The repo rate is the rate at which India’s central bank, the Reserve Bank of India (RBI), lends money to commercial banks. It is one of the RBI's key tools to keep inflation under control.

How repo rate works?

The RBI uses the repo rate to manage money flow in the Indian economy. When inflation grows, the RBI raises the repo rate. This increases the cost of borrowing from the central bank, reducing the money supply in the market and lowering inflation. In contrast, during a recession, the RBI reduces repo rates to encourage borrowing and increase economic activity.

Thus, a higher repo rate makes borrowing more expensive for banks, whereas a lower repo rate makes borrowing cheaper.

The impact of repo rates on the economy

Interest rates: Changes in the repo rate affect interest rates throughout the economy. When the central bank increases the repo rate, commercial banks usually raise their loan interest rates. This makes borrowing more expensive, which in turn results in lower expenditure, especially on commodities such as homes and cars.

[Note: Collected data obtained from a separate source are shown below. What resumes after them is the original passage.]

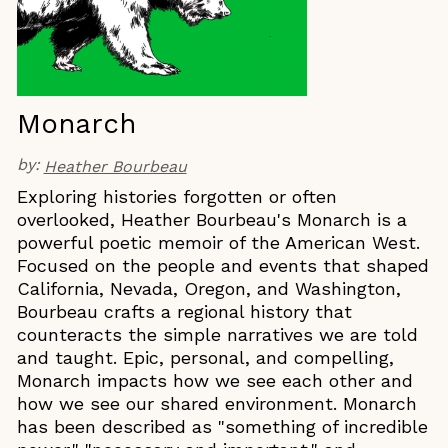
Monarch
by:
Heather Bourbeau
Exploring histories forgotten or often
overlooked, Heather Bourbeau's Monarch is a
powerful poetic memoir of the American West.
Focused on the people and events that shaped
California, Nevada, Oregon, and Washington,
Bourbeau crafts a regional history that
counteracts the simple narratives we are told
and taught. Epic, personal, and compelling,
Monarch impacts how we see each other and
how we see our shared environment. Monarch
has been described as "something of incredible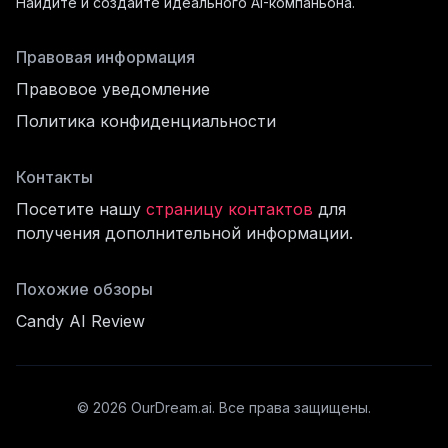
Найдите и создайте идеального AI-компаньона.
Правовая информация
Правовое уведомление
Политика конфиденциальности
Контакты
Посетите нашу
страницу контактов
для
получения дополнительной информации.
филь
Похожие обзоры
Candy AI Review
cord
©
2026
OurDream.ai.
Все права защищены.
щё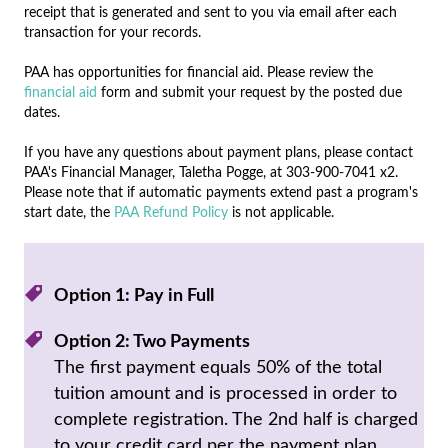
receipt that is generated and sent to you via email after each
transaction for your records.
PAA has opportunities for financial aid. Please review the
financial aid
form and submit your request by the posted due
dates.
If you have any questions about payment plans, please contact
PAA's Financial Manager, Taletha Pogge, at 303-900-7041 x2.
Please note that if automatic payments extend past a program's
start date, the
PAA Refund Policy
is not applicable.
Option 1: Pay in Full
Option 2: Two Payments
The first payment equals 50% of the total
tuition amount and is processed in order to
complete registration. The 2nd half is charged
to your credit card per the payment plan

Inflation: Central banks use the repo rate to control inflation. If the economy is growing too quickly and prices are rapidly rising, the central bank may raise the repo rate to slow spending and reduce inflation. Lowering the repo rate, on the other hand, might encourage borrowing and expenditure, thereby boosting a slowing economy.

Savings: Changes in repo rates also affect savings. Higher repo rates mean higher interest rates on fixed deposits, which benefits investors. Lower repo rates, on the other hand, may cause fixed deposit interest rates to fall, lowering the potential gains for investors.

Investment and economic growth: Businesses use loans to expand. A high repo rate raises borrowing costs, potentially delaying or limiting corporate investments. In contrast, a lower repo rate encourages borrowing and investments, hence encouraging economic development.